Di sebuah kota kecil yang sunyi, di antara rerimbunan pohon jati dan jalan-jalan berdebu, hidup seorang remaja perempuan bernama Nisa. Usianya baru enam belas tahun, namun sorot matanya menyimpan luka yang lebih tua dari usianya. Ia tinggal bersama ibunya, Bu Rina, seorang penjahit yang bekerja keras demi memenuhi kebutuhan sehari-hari sejak ayah Nisa pergi tanpa jejak lima tahun lalu.
Nisa dikenal pendiam di sekolah. Ia jarang bergaul, lebih sering menyendiri di pojok perpustakaan sambil membaca novel lama yang sudah lusuh. Namun di balik kesunyiannya, ia menyimpan rahasia yang tak berani ia ungkapkan pada siapa pun: setiap malam, ia menjadi sasaran amarah ibunya yang tak terkendali.
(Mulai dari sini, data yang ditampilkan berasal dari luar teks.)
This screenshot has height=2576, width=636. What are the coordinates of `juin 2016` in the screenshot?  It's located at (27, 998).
Awalnya hanya kata-kata kasar “Dasar anak tak berguna!” atau “Kalau bukan karena kamu, ibu pasti sudah punya kehidupan yang lebih baik!” namun seiring waktu, kata-kata itu berubah menjadi tamparan, cubitan, bahkan pukulan. Bu Rina, yang dulunya lembut dan penuh kasih, kini seperti orang lain. Alkohol dan kesepian telah menggerogoti jiwanya, mengubah cinta menjadi kebencian yang salah sasaran.
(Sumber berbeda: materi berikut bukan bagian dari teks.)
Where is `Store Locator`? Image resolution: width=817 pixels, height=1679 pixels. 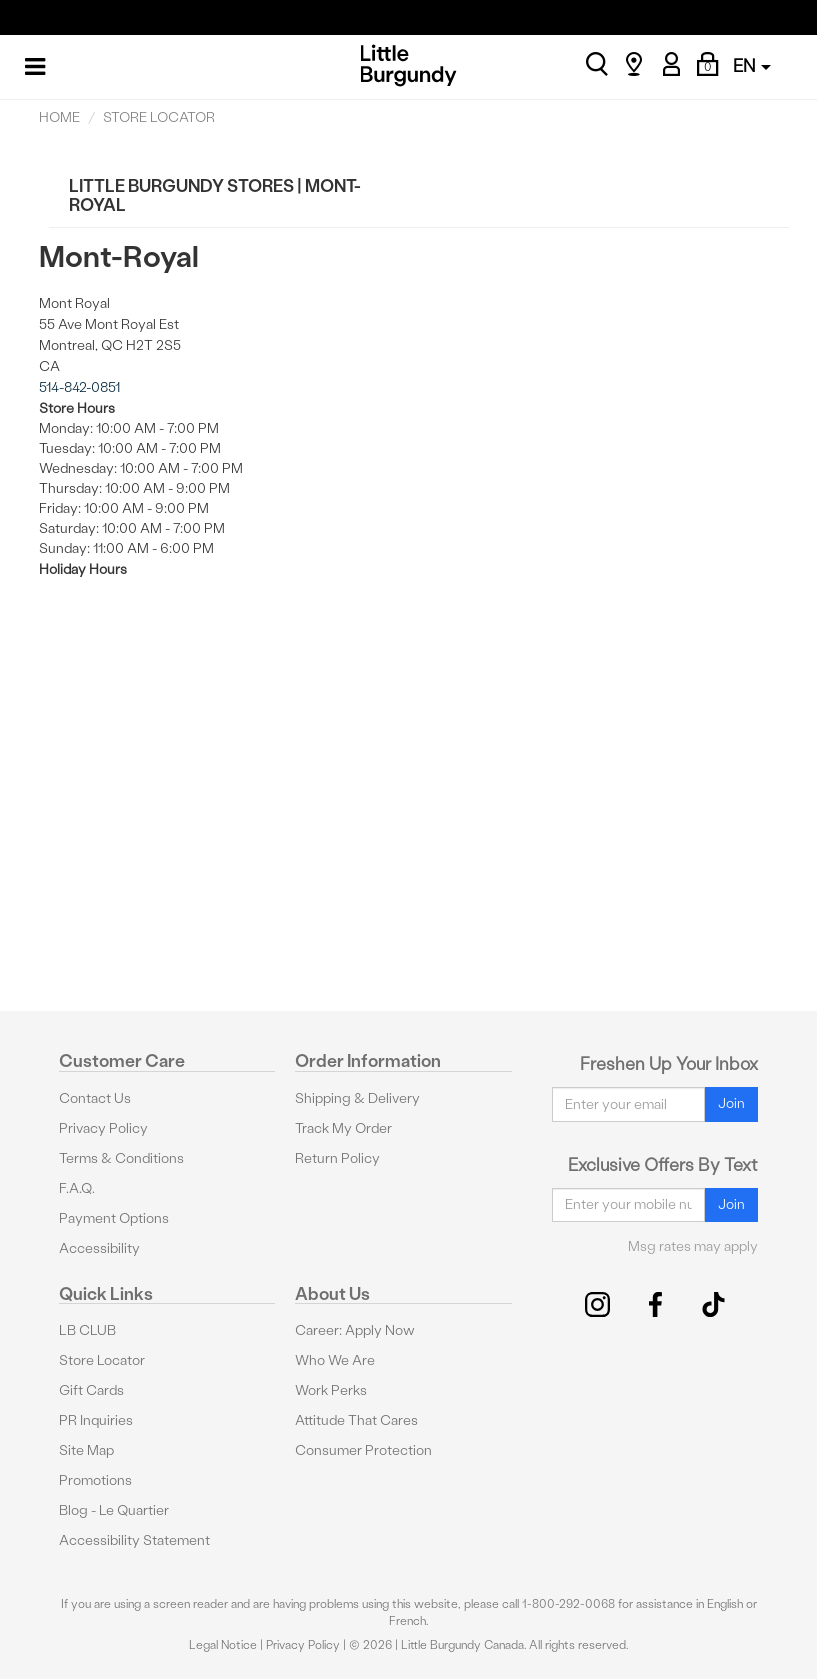 Store Locator is located at coordinates (102, 1360).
Nisa mencoba memahami. Ia tahu ibunya lelah, kecewa, dan kesepian. Tapi tubuhnya mulai penuh memar, suaranya mulai serak karena menahan tangis, dan hatinya perlahan mati rasa. Suatu malam, setelah dipukul karena "lupa" mencuci baju, Nisa berlari ke kamar mandi. Di depan cermin, ia menatap wajahnya yang bengkak, matanya yang sembab, dan bekas jari-jari tangan di lengannya. Untuk pertama kalinya, ia bertanya pada dirinya sendiri: "Apakah aku memang pantas diperlakukan begini?"
Keesokan harinya di sekolah, Nisa tak sengaja menjatuhkan bukunya. Seorang siswa laki-laki bernama Arman, yang dikenal suka mengganggu teman perempuan, menyenggol pundaknya sambil tertawa. “Hai, si bisu! Muka kamu kayak habis dihajar, ya?” Teman-temannya ikut tertawa. Biasanya Nisa hanya diam dan pergi, tapi kali ini sesuatu dalam dirinya meledak. Ia menatap Arman dengan mata yang tajam dan berkata lantang, “Pergi dari sini. Kalau kau berani sentuh aku lagi, aku akan laporkan ke guru.” Arman terkejut. Teman-temannya diam. Nisa berjalan pergi tanpa menoleh tapi kali ini, kepalanya tegak.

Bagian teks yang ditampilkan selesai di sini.